When a line below contains the word "üzrə", it counts toward the total; give that total and nothing besides.

Dataset entries:
*** Begin section ***

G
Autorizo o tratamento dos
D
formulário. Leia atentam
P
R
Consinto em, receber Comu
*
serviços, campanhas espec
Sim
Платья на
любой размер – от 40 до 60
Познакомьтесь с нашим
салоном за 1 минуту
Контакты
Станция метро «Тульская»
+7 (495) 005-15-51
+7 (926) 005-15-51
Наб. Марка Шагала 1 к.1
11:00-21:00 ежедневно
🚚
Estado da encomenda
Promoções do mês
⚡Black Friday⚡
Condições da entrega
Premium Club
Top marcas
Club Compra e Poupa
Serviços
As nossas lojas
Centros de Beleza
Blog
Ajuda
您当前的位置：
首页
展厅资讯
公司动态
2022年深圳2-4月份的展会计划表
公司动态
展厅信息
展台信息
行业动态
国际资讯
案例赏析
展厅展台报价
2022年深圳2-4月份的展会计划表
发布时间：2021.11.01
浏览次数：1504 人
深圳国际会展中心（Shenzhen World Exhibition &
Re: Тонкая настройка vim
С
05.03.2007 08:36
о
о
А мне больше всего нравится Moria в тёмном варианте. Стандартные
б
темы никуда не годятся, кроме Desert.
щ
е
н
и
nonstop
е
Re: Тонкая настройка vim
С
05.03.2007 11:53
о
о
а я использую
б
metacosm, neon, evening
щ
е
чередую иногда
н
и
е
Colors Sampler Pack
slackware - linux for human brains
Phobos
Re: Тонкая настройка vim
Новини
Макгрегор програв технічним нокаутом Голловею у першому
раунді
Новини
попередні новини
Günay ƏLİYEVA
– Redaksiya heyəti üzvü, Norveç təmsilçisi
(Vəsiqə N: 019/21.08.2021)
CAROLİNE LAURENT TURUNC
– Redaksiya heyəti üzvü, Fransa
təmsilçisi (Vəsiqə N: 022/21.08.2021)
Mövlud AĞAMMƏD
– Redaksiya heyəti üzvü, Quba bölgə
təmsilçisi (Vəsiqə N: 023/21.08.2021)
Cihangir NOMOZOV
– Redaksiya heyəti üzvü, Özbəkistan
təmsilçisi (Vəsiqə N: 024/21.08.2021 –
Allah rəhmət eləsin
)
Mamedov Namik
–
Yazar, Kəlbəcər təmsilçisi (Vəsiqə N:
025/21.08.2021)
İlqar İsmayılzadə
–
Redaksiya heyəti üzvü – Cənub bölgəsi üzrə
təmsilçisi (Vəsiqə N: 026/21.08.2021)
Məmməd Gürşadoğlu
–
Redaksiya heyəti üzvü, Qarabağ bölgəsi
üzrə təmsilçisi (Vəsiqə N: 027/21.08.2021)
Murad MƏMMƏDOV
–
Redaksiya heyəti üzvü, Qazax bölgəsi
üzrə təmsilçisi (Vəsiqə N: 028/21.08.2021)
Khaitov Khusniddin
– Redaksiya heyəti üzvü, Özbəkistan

*** End section ***

* **Problem solution**: 3